• WHAT TO WORK ON
For this exercise, copy all the data exactly and include none of the pictures.

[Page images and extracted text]
◇ ◇ ◇ ◇ ◇

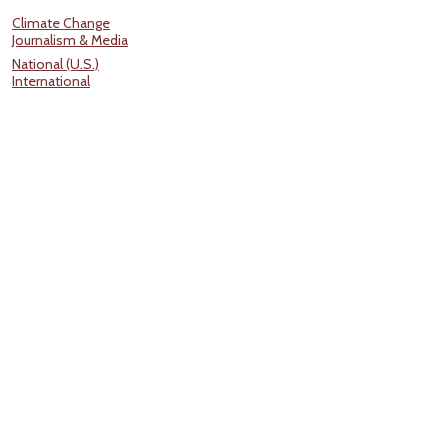
Climate Change
Journalism & Media
National (U.S.)
International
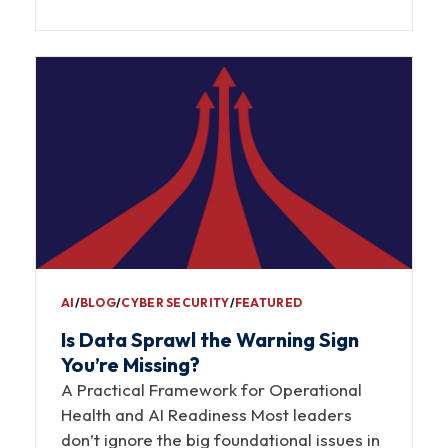
AI
∕
BLOG
∕
CYBER SECURITY
∕
FEATURED
Is Data Sprawl the Warning Sign
You’re Missing?
A Practical Framework for Operational
Health and AI Readiness Most leaders
don’t ignore the big foundational issues in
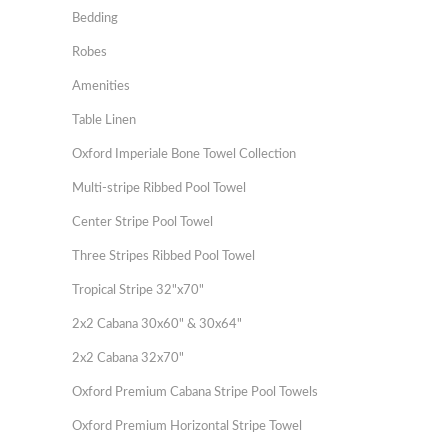
Bedding
Robes
Amenities
Table Linen
Oxford Imperiale Bone Towel Collection
Multi-stripe Ribbed Pool Towel
Center Stripe Pool Towel
Three Stripes Ribbed Pool Towel
Tropical Stripe 32"x70"
2x2 Cabana 30x60" & 30x64"
2x2 Cabana 32x70"
Oxford Premium Cabana Stripe Pool Towels
Oxford Premium Horizontal Stripe Towel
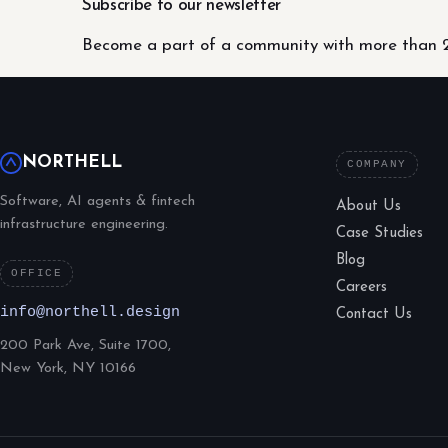
Subscribe to our newsletter
Become a part of a community with more than 2
NORTHELL
COMPANY
Software, AI agents & fintech
About Us
infrastructure engineering.
Case Studies
Blog
OFFICE
Careers
info@northell.design
Contact Us
200 Park Ave, Suite 1700,
New York, NY 10166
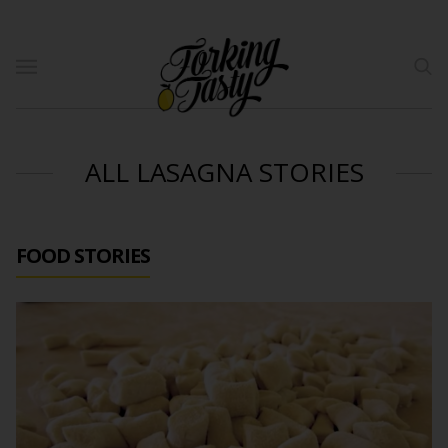
ALL LASAGNA STORIES
FOOD STORIES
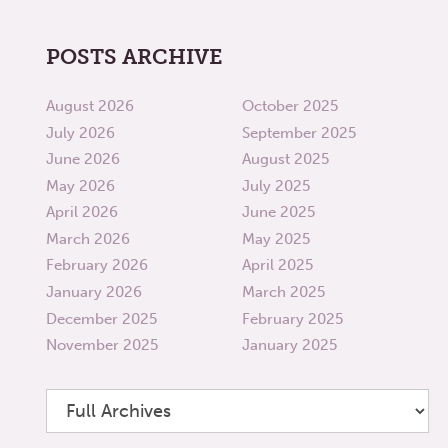
POSTS ARCHIVE
August 2026
October 2025
July 2026
September 2025
June 2026
August 2025
May 2026
July 2025
April 2026
June 2025
March 2026
May 2025
February 2026
April 2025
January 2026
March 2025
December 2025
February 2025
November 2025
January 2025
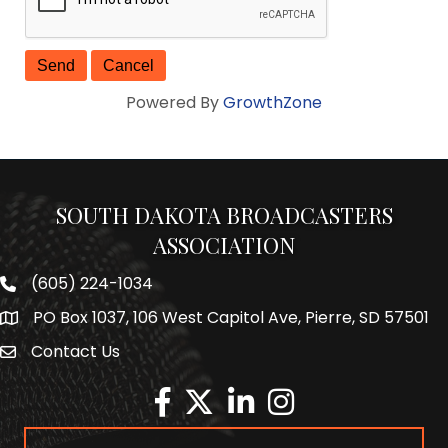
Powered By
GrowthZone
SOUTH DAKOTA BROADCASTERS
ASSOCIATION
(605) 224-1034
Phone number
PO Box 1037, 106 West Capitol Ave, Pierre, SD 57501
Map
Contact Us
Envelope Icon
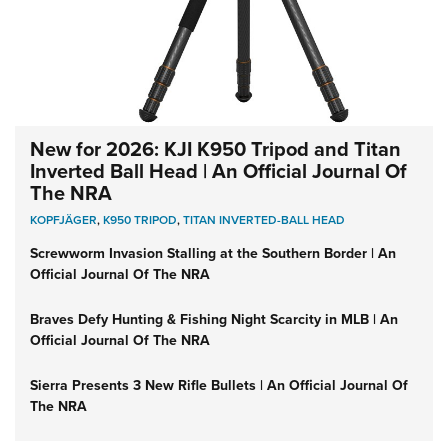
New for 2026: KJI K950 Tripod and Titan
Inverted Ball Head | An Official Journal Of
The NRA
KOPFJÄGER
,
K950 TRIPOD
,
TITAN INVERTED-BALL HEAD
Screwworm Invasion Stalling at the Southern Border | An
Official Journal Of The NRA
Braves Defy Hunting & Fishing Night Scarcity in MLB | An
Official Journal Of The NRA
Sierra Presents 3 New Rifle Bullets | An Official Journal Of
The NRA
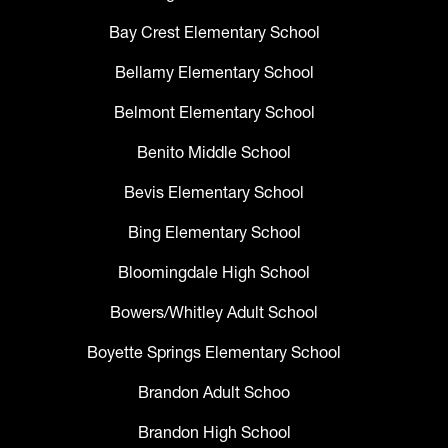
Bay Crest Elementary School
Bellamy Elementary School
Belmont Elementary School
Benito Middle School
Bevis Elementary School
Bing Elementary School
Bloomingdale High School
Bowers/Whitley Adult School
Boyette Springs Elementary School
Brandon Adult Schoo
Brandon High School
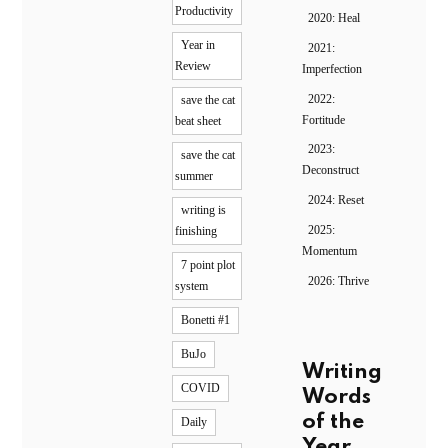
Productivity
2020: Heal
Year in
2021:
Review
Imperfection
2022:
save the cat
Fortitude
beat sheet
2023:
save the cat
Deconstruct
summer
2024: Reset
writing is
2025:
finishing
Momentum
7 point plot
2026: Thrive
system
Bonetti #1
BuJo
Writing
COVID
Words
of the
Daily
Year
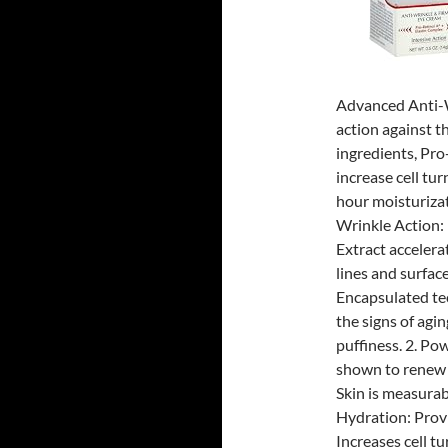
Advanced Anti-W
action against t
ingredients, Pro
increase cell tu
hour moisturizat
Wrinkle Action:
Extract accelera
lines and surfac
Encapsulated te
the signs of agi
puffiness. 2. Po
shown to renew e
Skin is measurab
Hydration: Prov
Increases cell tu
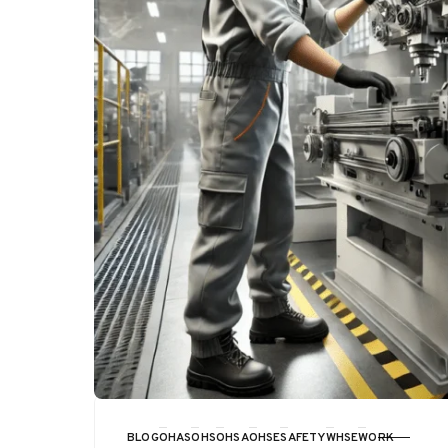
BLOG
OHAS
OHS
OHSA
OHSE
SAFETY
WHSE
WORK
CATEGORY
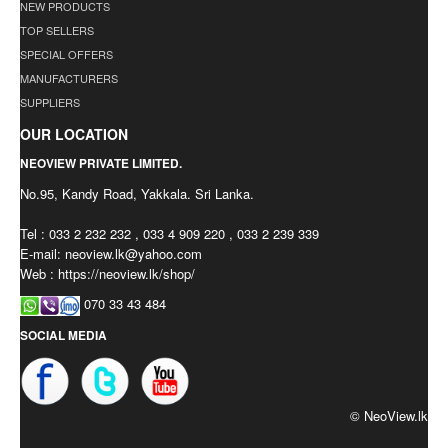
NEW PRODUCTS
TOP SELLERS
SPECIAL OFFERS
MANUFACTURERS
SUPPLIERS
OUR LOCATION
NEOVIEW PRIVATE LIMITED.
No.95, Kandy Road, Yakkala. Sri Lanka.
Tel : 033 2 232 232 , 033 4 909 220 , 033 2 239 339
E-mail:
neoview.lk@yahoo.com
Web : https://neoview.lk/shop/
070 33 43 484
SOCIAL MEDIA
© NeoView.lk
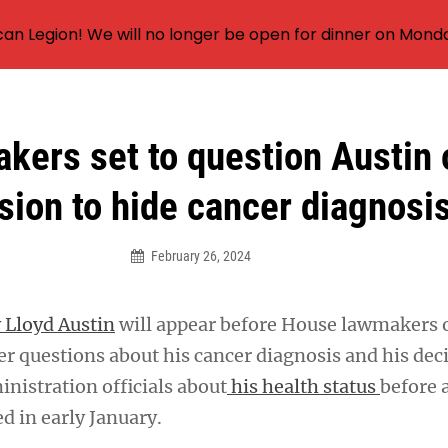
an Legion! We will no longer be open for dinner on Mond
kers set to question Austin 
sion to hide cancer diagnosi
February 26, 2024
 Lloyd Austin
will appear before House lawmakers 
r questions about his cancer diagnosis and his dec
nistration officials about
his health status
before 
d in early January.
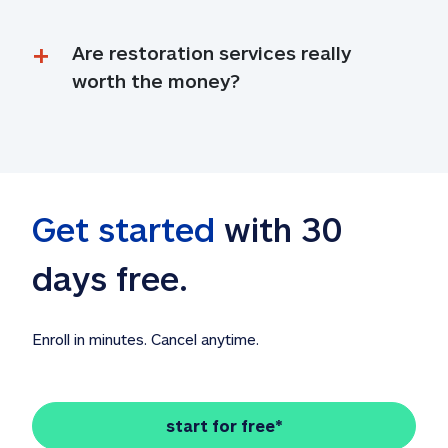
Are restoration services really 
worth the money?
Get started
 with 30 
days free. 
Enroll in minutes. Cancel anytime.
start for free*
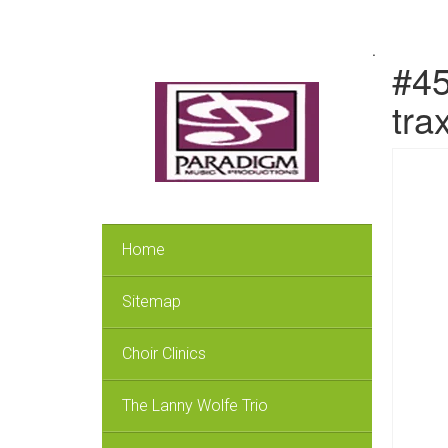
.
#45
tra
Home
Sitemap
Choir Clinics
The Lanny Wolfe Trio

◇ ◇ ◇ ◇ ◇

• REPLY
Climate Change
Journalism & Media
National (U.S.)
International
AI
∕
BLOG
∕
CYBER SECURITY
∕
FEATURED
Is Data Sprawl the Warning Sign
You’re Missing?
A Practical Framework for Operational
Health and AI Readiness Most leaders
don’t ignore the big foundational issues in
Bedding
Robes
Amenities
Table Linen
Oxford Imperiale Bone Towel Collection
Multi-stripe Ribbed Pool Towel
Center Stripe Pool Towel
Three Stripes Ribbed Pool Towel
Tropical Stripe 32"x70"
2x2 Cabana 30x60" & 30x64"
2x2 Cabana 32x70"
Oxford Premium Cabana Stripe Pool Towels
Oxford Premium Horizontal Stripe Towel
Subscribe to our newsletter
Become a part of a community with more than 2
NORTHELL
COMPANY
Software, AI agents & fintech
About Us
infrastructure engineering.
Case Studies
Blog
OFFICE
Careers
info@northell.design
Contact Us
200 Park Ave, Suite 1700,
New York, NY 10166
ALL LASAGNA STORIES
FOOD STORIES
POSTS ARCHIVE
August 2026
October 2025
July 2026
September 2025
June 2026
August 2025
May 2026
July 2025
April 2026
June 2025
March 2026
May 2025
February 2026
April 2025
January 2026
March 2025
December 2025
February 2025
November 2025
January 2025
Powered By
GrowthZone
SOUTH DAKOTA BROADCASTERS
ASSOCIATION
(605) 224-1034
Phone number
PO Box 1037, 106 West Capitol Ave, Pierre, SD 57501
Map
Contact Us
Envelope Icon
New for 2026: KJI K950 Tripod and Titan
Inverted Ball Head | An Official Journal Of
The NRA
KOPFJÄGER
,
K950 TRIPOD
,
TITAN INVERTED-BALL HEAD
Screwworm Invasion Stalling at the Southern Border | An
Official Journal Of The NRA
Braves Defy Hunting & Fishing Night Scarcity in MLB | An
Official Journal Of The NRA
Sierra Presents 3 New Rifle Bullets | An Official Journal Of
The NRA
Bay Crest Elementary School
Bellamy Elementary School
Belmont Elementary School
Benito Middle School
Bevis Elementary School
Bing Elementary School
Bloomingdale High School
Bowers/Whitley Adult School
Boyette Springs Elementary School
Brandon Adult Schoo
Brandon High School
Productivity
2020: Heal
Year in
2021:
Review
Imperfection
2022:
save the cat
Fortitude
beat sheet
2023:
save the cat
Deconstruct
summer
2024: Reset
writing is
2025:
finishing
Momentum
7 point plot
2026: Thrive
system
Bonetti #1
BuJo
Writing
COVID
Words
of the
Daily
Year
Advanced Anti-W
action against t
ingredients, Pro
increase cell tu
hour moisturizat
Wrinkle Action:
Extract accelera
lines and surfac
Encapsulated te
the signs of agi
puffiness. 2. Po
shown to renew e
Skin is measurab
Hydration: Prov
Increases cell tu
BLOG
OHAS
OHS
OHSA
OHSE
SAFETY
WHSE
WORK
CATEGORY
NEW PRODUCTS
TOP SELLERS
SPECIAL OFFERS
MANUFACTURERS
SUPPLIERS
OUR LOCATION
NEOVIEW PRIVATE LIMITED.
No.95, Kandy Road, Yakkala. Sri Lanka.
Tel : 033 2 232 232 , 033 4 909 220 , 033 2 239 339
E-mail:
neoview.lk@yahoo.com
Web : https://neoview.lk/shop/
070 33 43 484
SOCIAL MEDIA
© NeoView.lk
an Legion! We will no longer be open for dinner on Mond
kers set to question Austin 
sion to hide cancer diagnosi
February 26, 2024
 Lloyd Austin
will appear before House lawmakers 
r questions about his cancer diagnosis and his dec
nistration officials about
his health status
before 
d in early January.
Are restoration services really 
worth the money?
Get started
 with 30 
days free. 
Enroll in minutes. Cancel anytime.
start for free*
.
#45
tra
Home
Sitemap
Choir Clinics
The Lanny Wolfe Trio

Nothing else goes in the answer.